This was the case with the 1976 film titled Inem Pelayan Seksi (Inem, the Sexy Maid). The titular character was a sensual, voluptuous divorcee, who alternately distracted the husband and caused consternation to the wife of the family she worked for. The poster of the 1976 film displayed Inem sitting on the floor, crossed legged in an inviting pose, dressed in a black bra and a skimpy sarong which revealed more than her covered thighs.
The film was so popular there were two sequels to it, both in 1977. Imagine! In 1997, 20 years after the first Inem film, it was recycled into a sinetron (soap opera), and in 2019, remade into Inem Pelayan Sexy New.

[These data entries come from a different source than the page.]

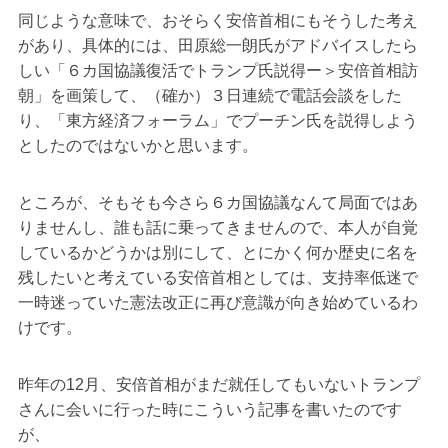
同じような意味で、おそらく安倍首相にもそうした考え
があり、具体的には、田原総一朗氏がアドバイスしたら
しい「６カ国協議復活でトランプ氏説得ー＞安倍首相訪
朝」を画策して、（確か）３日連続で電話会談をした
り、「東方経済フォーラム」でプーチン氏を説得しよう
としたのではないかと思います。
ところが、そもそも今さら６カ国協議なんて局面ではあ
りませんし、誰も話に乗ってきませんので、本人が自覚
しているかどうかは別にして、とにかく何か歴史に名を
残したいと考えている安倍首相としては、支持率低迷で
一時迷っていた憲法改正に再び意識が向き始めているわ
けです。
昨年の12月、安倍首相がまだ就任してもいないトランプ
さんに会いに行った時にこういう記事を書いたのです
が、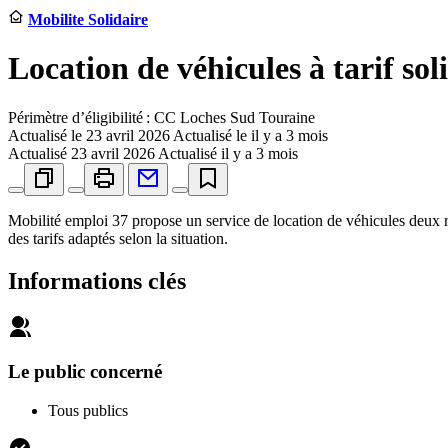
Mobilite Solidaire
Location de véhicules à tarif sol
Périmètre d’éligibilité : CC Loches Sud Touraine
Actualisé le
23 avril 2026
Actualisé le il y a 3 mois
Actualisé
23 avril 2026
Actualisé il y a 3 mois
Mobilité emploi 37 propose un service de location de véhicules deux roue
des tarifs adaptés selon la situation.
Informations clés
Le public concerné
Tous publics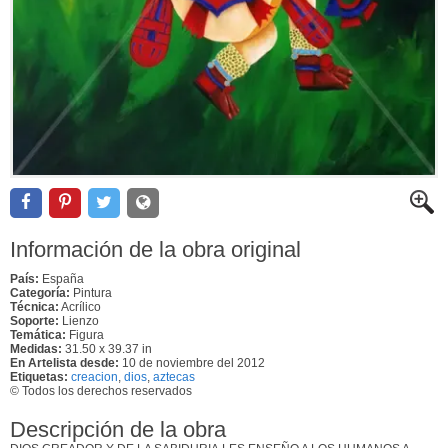
Información de la obra original
País:
España
Categoría:
Pintura
Técnica:
Acrílico
Soporte:
Lienzo
Temática:
Figura
Medidas:
31.50 x 39.37 in
En Artelista desde:
10 de noviembre del 2012
Etiquetas:
creacion
,
dios
,
aztecas
© Todos los derechos reservados
Descripción de la obra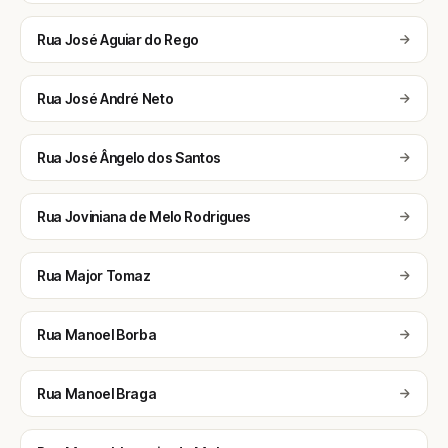
Rua José Aguiar do Rego
Rua José André Neto
Rua José Ângelo dos Santos
Rua Joviniana de Melo Rodrigues
Rua Major Tomaz
Rua Manoel Borba
Rua Manoel Braga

The 1976 Inem film unabashedly commodified women as sex objects whose role was to serve men in any way they needed. The 2019 remake was devoid of exposed breasts and thighs, and adapted in keeping with the more conservative tone of these current times.
But the new Inem was nevertheless still an attractive sexy divorcee. Like the old Inem, the new 2019 Inem also received a marriage proposal from the wealthy boss of her boss. Ah, the old Cinderella theme used in Pretty Woman (1990) and Maid in Manhattan (2002). That is one way to turn the tables around: The maid from the bottom of the social rung gets elevated to a high economic class status by virtue of marriage, and therefore can now lord over her erstwhile bosses. Hah!
But in real life, would a domestic worker get a marriage proposal from the boss? Pipe dreams. It’s more likely that they would be raped by the father or adult sons, or by all of them, in turn.
If all the films mentioned above have a fairy tale quality to them, the fate of real maids, or domestic workers, are anything but. In fact, quite often, they are nightmares.
Horrific stories of their being tortured, verbally abused, physical beatings, being scorched by a hot iron, doused with scalding water, not being given food or a salary, not being given proper accommodation, kept captive like a slave and being maltreated in the most unspeakably cruel ways. In some cases, they are even murdered. The abuse happens in Indonesia as well as to domestic migrant workers abroad.
This has been the plight of maids since colonial and feudal times. They are considered “a part of the family,” are unwaged, belonging to the informal private sphere therefore invisible, and not considered the responsibility of the state.
Despite their invisibility, their so-called “unskilled” work is essential to the functioning of society, including modern (Indonesian) society. In Marxist terms, reproductive tasks essential to capitalism are performed by unpaid housewives who gave birth to and bring up future workers, and to feed and clothe their husbands, members of the productive workforce essential to profit-making.
While historically and culturally different, during colonial and feudal times in the archipelago, a similar process occurred.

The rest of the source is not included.